» Try it: The required result is an exact copy of the lines beginning at the line that contains "What do you see at coordinates (315, 13)" and ending at the last line of the material below.

» Records for processing:
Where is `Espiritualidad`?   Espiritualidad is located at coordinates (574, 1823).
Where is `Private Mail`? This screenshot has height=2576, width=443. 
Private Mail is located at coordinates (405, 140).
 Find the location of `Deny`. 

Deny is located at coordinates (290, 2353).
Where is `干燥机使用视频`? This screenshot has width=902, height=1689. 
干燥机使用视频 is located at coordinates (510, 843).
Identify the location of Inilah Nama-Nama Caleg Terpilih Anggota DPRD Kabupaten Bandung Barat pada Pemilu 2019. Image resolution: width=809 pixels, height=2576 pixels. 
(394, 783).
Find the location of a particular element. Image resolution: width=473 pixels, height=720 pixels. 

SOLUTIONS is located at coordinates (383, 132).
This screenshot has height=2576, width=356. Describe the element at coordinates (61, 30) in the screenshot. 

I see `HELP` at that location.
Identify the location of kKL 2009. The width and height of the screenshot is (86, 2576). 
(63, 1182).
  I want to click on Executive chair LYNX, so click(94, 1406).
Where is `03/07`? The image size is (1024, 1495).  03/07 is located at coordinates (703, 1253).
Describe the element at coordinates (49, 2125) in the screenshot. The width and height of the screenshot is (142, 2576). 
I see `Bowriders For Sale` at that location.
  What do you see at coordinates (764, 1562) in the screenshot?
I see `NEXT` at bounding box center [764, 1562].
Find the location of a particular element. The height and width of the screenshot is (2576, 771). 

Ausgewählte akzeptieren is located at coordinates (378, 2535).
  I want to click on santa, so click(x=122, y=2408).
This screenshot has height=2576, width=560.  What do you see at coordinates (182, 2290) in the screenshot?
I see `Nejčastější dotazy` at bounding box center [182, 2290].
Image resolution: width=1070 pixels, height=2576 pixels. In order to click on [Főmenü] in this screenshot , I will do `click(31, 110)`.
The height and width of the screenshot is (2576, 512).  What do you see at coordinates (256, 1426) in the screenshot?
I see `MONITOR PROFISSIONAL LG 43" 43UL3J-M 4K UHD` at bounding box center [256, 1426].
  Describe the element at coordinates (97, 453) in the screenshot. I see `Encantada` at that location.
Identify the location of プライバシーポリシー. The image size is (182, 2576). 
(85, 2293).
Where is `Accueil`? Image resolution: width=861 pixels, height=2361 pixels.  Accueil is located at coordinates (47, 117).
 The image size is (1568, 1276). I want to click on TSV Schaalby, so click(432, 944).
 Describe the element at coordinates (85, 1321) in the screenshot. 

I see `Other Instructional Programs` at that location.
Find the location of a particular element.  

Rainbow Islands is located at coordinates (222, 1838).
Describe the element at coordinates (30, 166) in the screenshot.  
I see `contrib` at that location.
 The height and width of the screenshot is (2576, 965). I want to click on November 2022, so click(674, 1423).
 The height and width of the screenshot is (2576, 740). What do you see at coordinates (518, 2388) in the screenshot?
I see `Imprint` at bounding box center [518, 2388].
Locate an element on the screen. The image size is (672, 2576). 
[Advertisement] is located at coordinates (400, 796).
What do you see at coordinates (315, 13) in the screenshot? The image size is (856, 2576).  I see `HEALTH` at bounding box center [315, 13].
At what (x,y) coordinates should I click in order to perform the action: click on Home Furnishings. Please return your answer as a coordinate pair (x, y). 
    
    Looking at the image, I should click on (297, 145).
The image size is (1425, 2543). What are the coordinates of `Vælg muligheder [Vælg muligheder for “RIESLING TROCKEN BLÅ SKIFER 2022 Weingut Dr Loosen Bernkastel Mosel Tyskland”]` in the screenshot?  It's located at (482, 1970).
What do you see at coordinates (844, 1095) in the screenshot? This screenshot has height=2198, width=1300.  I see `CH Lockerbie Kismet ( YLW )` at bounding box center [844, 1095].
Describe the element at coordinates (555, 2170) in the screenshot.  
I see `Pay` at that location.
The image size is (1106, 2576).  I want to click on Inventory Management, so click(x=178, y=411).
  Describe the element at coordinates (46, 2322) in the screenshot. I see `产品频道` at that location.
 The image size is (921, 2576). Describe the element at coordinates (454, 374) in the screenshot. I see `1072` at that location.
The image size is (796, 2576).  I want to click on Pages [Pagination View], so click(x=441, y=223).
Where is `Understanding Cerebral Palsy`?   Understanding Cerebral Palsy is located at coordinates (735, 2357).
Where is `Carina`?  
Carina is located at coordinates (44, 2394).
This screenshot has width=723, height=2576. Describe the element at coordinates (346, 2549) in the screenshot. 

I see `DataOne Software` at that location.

» Written response:
What do you see at coordinates (315, 13) in the screenshot? The image size is (856, 2576).  I see `HEALTH` at bounding box center [315, 13].
At what (x,y) coordinates should I click in order to perform the action: click on Home Furnishings. Please return your answer as a coordinate pair (x, y). 
    
    Looking at the image, I should click on (297, 145).
The image size is (1425, 2543). What are the coordinates of `Vælg muligheder [Vælg muligheder for “RIESLING TROCKEN BLÅ SKIFER 2022 Weingut Dr Loosen Bernkastel Mosel Tyskland”]` in the screenshot?  It's located at (482, 1970).
What do you see at coordinates (844, 1095) in the screenshot? This screenshot has height=2198, width=1300.  I see `CH Lockerbie Kismet ( YLW )` at bounding box center [844, 1095].
Describe the element at coordinates (555, 2170) in the screenshot.  
I see `Pay` at that location.
The image size is (1106, 2576).  I want to click on Inventory Management, so click(x=178, y=411).
  Describe the element at coordinates (46, 2322) in the screenshot. I see `产品频道` at that location.
 The image size is (921, 2576). Describe the element at coordinates (454, 374) in the screenshot. I see `1072` at that location.
The image size is (796, 2576).  I want to click on Pages [Pagination View], so click(x=441, y=223).
Where is `Understanding Cerebral Palsy`?   Understanding Cerebral Palsy is located at coordinates (735, 2357).
Where is `Carina`?  
Carina is located at coordinates (44, 2394).
This screenshot has width=723, height=2576. Describe the element at coordinates (346, 2549) in the screenshot. 

I see `DataOne Software` at that location.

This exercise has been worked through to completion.